Grönland trat 1985 aus der Europäischen Gemeinschaft aus. | EU-Vertrag würde freiwilligen Austritt präzisieren. | Wien. Die europäischen Verträge von Rom bis Nizza reglementieren klar, wie ein Staat der EU beitreten kann. Sie enthalten jedoch keine Regelung dafür, wie man die Gemeinschaft freiwillig verlassen kann. Sowohl im Artikel 51 des Vertrags über die Europäische Union (EUV) als auch im Artikel 312 des Vertrags zur Europäischen Gemeinschaft ist verankert, dass die Verträge auf "unbegrenzte Zeit" gelten. Bedeutet dies, dass der Beitritt eine ewige Zugehörigkeit zur EU zur Folge hat?

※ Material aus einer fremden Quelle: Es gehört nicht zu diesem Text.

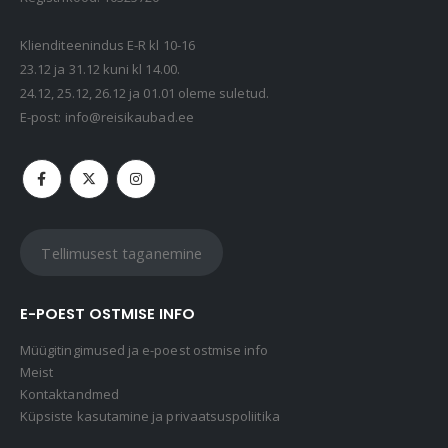
Kaasaskantav kõlar JBL Clip 5, IP67, valge
69,99
€
Klienditeenindus E-R kl 10-16
23.12 ja 31.12 kuni kl 14.00.
24.12, 25.12, 26.12 ja 01.01 oleme suletud.
Kaasaskantav kõlar JBL GO 4, IP67, punane
E-post:
info@reisikaubad.ee
49,99
€
Tellimusest taganemine
E-POEST OSTMISE INFO
Müügitingimused ja e-poest ostmise info
Meist
Kontaktandmed
Küpsiste kasutamine ja privaatsuspoliitika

Die Integrationsgeschichte kennt einen Präzedenzfall, bei dem ein Territorium die EG verlassen hat. Nach 12-jähriger Mitgliedschaft hat sich Grönland 1985 von der Gemeinschaft getrennt. Obwohl geographisch näher an Nordamerika, gehört die Insel auch heute nach dem Inkrafttreten des neuen Selbstverwaltungsstatuts politisch zum Alten Kontinent. Die ehemalige dänische Kolonie wurde bereits 1953 "gleichberechtigter" Bestandteil des Königreichs Dänemark. Jedoch verschwanden mit diesem Akt keinesfalls die Unterschiede zwischen Grönländern und Dänen. Dies wurde 1972 besonders deutlich, als die Dänen vor der Hamletfrage standen: Soll das Königreich Mitglied der EG "sein oder nicht sein"? Beim durchgeführten Referendum waren 63 Prozent der Dänen für den Beitritt, gleichzeitig waren etwa drei Viertel der Grönländer dagegen. Die Nachkommen der Inuit befürchteten, dass das Schicksal des traditionellen Fischfangs nicht mehr auf der Insel, sondern im entfernten Brüssel entschieden wird. Doch als Teil des Dänischen Königreichs wurde Grönland am 1. Jänner 1973 Teil der EG.

Rot-weiß statt blau

1979 bekam die Insel den Status einer "inneren Autonomie" im Rahmen des Königreichs. Beflügelt von ihrer relativen Selbständigkeit und unzufrieden mit der Präsenz der europäischen Fischereiflotte in den eigenen Gewässern, beschlossen die Grönländer, sich von der EG zu verabschieden. Beim Referendum vom 23. Februar 1982 stimmten 52 Prozent für den Austritt - und am 1. Februar 1985 wehte über Grönland nicht mehr der blaue Sternenbanner, sondern die rot-weiße grönländische Flagge.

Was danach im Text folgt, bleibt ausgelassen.